Brookmyre has been writing novels for a long time, twenty-two years, in fact. This foray into science fiction reveals no weakness in his prose and the transition is seamless. Places in Darkness is a strong genre-based thriller with a good cast of flawed characters and some agile writing that cleverly conceals a few surprises. The third person present takes a few pages to get used to, along with Brookmyre’s use of thought tracking, but once you are used to these things, the pages turn quickly and the claustrophobic world of the CdC quickly becomes an intriguing and mysterious place to escape to.
We begin with a murder. Then the opening scenes of the book’s first part introduce us to Alice Blake, the newly appointed head of security from Earth, on her way to the station that will be her new home. Alice’s scenic transfer to the station reminded me of similar moments in classic science fiction novels, where the writer uses the moment to seduce the reader with a rich description of their space vista, their futuristic technology and the sense of wonder that comes with both. Brookmyre clearly knows this expectation and uses the opportunity to give the reader enough of Alice’s context and background, but he also makes use of the characters around her to bring his own take to the situation. The building irritation and prejudice of the moment are deftly conveyed, demonstrating that Alice’s high status in her post will mean she is to encounter opposition.
This is also the moment where we begin to get a detailed understanding of Brookmyre’s mesh technology, a personal Google, accessible with a thought, the system has been around for a long time. We meet the architect of the technology and its perceived limitations are carefully described, setting up part of the plot for later.
Brookmyre’s second protagonist is a CdC detective, Nikki Freeman, known on the station as ‘Nikki Fixx’. As an insider to the corrupt society of the space station, she provides a counter point to Alice, allowing us to explore the station’s underbelly and get a visceral sense of the dystopia behind the purpose of the CdC. This is where Brookmyre populates the world of the novel and again, we get a sense of the meticulous thought that has gone into depicting this space society future. The multi-cultural and multi-racial society has an international character, reminiscent of places in our modern world that are diverse and comfortable with themselves. But there is also a fragility and tension at the heart of everything, ready to build and explode, should the story require it.

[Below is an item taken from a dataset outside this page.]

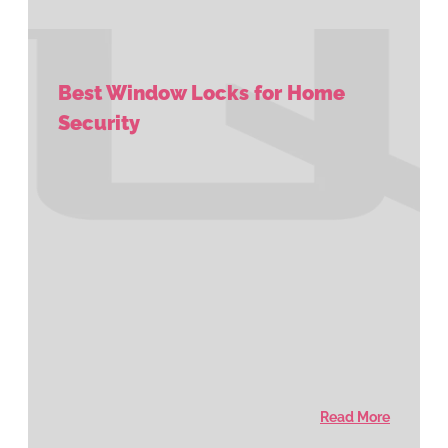
Best Window Locks for Home
Security
Read More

As the murder investigation develops, the two characters become unlikely allies. Again, Brookmyre handles this deftly, balancing the distrust and agendas of both. Nikki and Alice are uneasy around each other, their missions both compliment and contradict as they struggle to learn the truth behind what is happening on the station.
Brookmyre handles the revelations carefully to ensure each bit of new information does not completely sate the reader’s hunger and keeps you turning the pages to the end. Whilst the pace quickens, it does not spiral out of control, and you never get the sense that the writer is losing his command of the story.
Places in Darkness is an excellent science fiction thriller. I look forward to seeing Chris Brookmyre return to the world of Alice Blake, Nikki Freeman and the CdC.